(RECORDS FOR THIS TASK begins)
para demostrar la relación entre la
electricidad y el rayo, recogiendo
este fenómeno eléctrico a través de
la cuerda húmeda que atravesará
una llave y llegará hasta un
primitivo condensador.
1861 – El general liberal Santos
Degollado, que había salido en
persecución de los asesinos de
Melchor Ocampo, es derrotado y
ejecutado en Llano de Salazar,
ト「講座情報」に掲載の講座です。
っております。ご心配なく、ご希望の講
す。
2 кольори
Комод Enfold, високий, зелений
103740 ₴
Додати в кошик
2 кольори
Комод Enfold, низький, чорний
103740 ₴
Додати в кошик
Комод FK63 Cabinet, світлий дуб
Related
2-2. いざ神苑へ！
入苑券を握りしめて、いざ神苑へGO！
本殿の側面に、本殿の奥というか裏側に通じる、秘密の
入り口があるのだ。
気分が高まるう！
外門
(RECORDS FOR THIS TASK ends)
(RECORDS FOR THIS TASK begins)
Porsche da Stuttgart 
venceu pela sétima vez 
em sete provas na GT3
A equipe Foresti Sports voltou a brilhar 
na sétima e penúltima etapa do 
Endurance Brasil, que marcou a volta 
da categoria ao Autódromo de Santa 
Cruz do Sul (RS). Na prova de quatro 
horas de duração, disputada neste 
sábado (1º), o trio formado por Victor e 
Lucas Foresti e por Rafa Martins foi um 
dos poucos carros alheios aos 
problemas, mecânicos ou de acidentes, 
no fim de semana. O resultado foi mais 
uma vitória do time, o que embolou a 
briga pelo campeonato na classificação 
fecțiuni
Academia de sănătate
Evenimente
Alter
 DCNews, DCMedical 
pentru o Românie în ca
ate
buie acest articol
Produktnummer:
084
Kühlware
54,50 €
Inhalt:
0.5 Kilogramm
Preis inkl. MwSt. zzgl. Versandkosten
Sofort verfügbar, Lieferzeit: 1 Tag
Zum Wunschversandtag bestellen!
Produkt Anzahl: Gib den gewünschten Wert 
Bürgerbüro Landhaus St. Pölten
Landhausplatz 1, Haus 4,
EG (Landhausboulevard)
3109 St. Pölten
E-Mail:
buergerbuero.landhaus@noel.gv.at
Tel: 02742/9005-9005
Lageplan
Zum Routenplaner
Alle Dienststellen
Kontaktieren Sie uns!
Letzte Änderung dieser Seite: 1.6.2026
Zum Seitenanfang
(RECORDS FOR THIS TASK ends)
(RECORDS FOR THIS TASK begins)
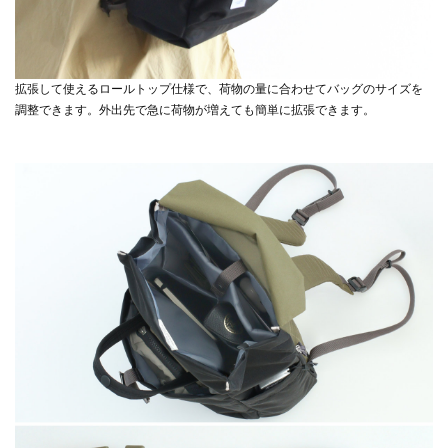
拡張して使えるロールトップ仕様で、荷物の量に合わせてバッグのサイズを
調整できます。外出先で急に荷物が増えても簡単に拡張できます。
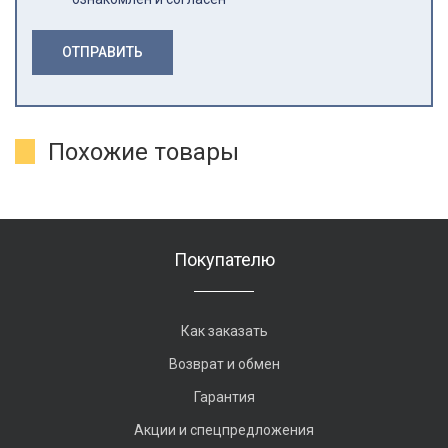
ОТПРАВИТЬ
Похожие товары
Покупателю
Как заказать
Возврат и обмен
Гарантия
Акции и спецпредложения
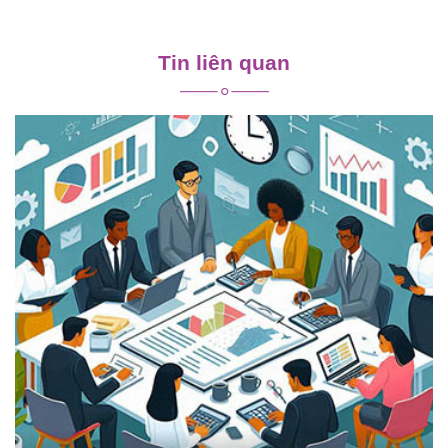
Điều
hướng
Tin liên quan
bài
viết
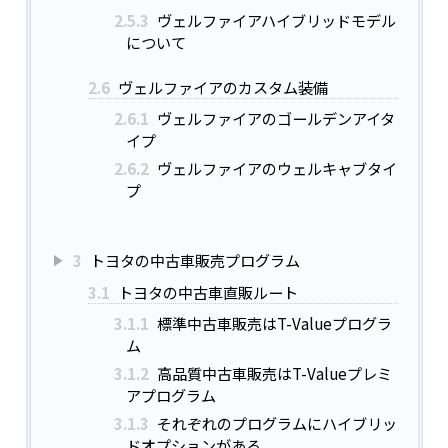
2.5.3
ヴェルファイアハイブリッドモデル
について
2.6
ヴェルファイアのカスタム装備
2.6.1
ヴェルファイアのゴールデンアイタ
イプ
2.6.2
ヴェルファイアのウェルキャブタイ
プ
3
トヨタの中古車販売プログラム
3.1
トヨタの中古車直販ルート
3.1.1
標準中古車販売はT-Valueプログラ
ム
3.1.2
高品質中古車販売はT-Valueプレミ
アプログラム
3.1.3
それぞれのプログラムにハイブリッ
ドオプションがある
(RECORDS FOR THIS TASK ends)
EXERCISE DIRECTIONS: Would you print exactly, and only, the lines of the data above from the line with "Zum Wunschversandtag bestellen!" through the line with "Zum Seitenanfang", inclusive?

ANSWER:
Zum Wunschversandtag bestellen!
Produkt Anzahl: Gib den gewünschten Wert 
Bürgerbüro Landhaus St. Pölten
Landhausplatz 1, Haus 4,
EG (Landhausboulevard)
3109 St. Pölten
E-Mail:
buergerbuero.landhaus@noel.gv.at
Tel: 02742/9005-9005
Lageplan
Zum Routenplaner
Alle Dienststellen
Kontaktieren Sie uns!
Letzte Änderung dieser Seite: 1.6.2026
Zum Seitenanfang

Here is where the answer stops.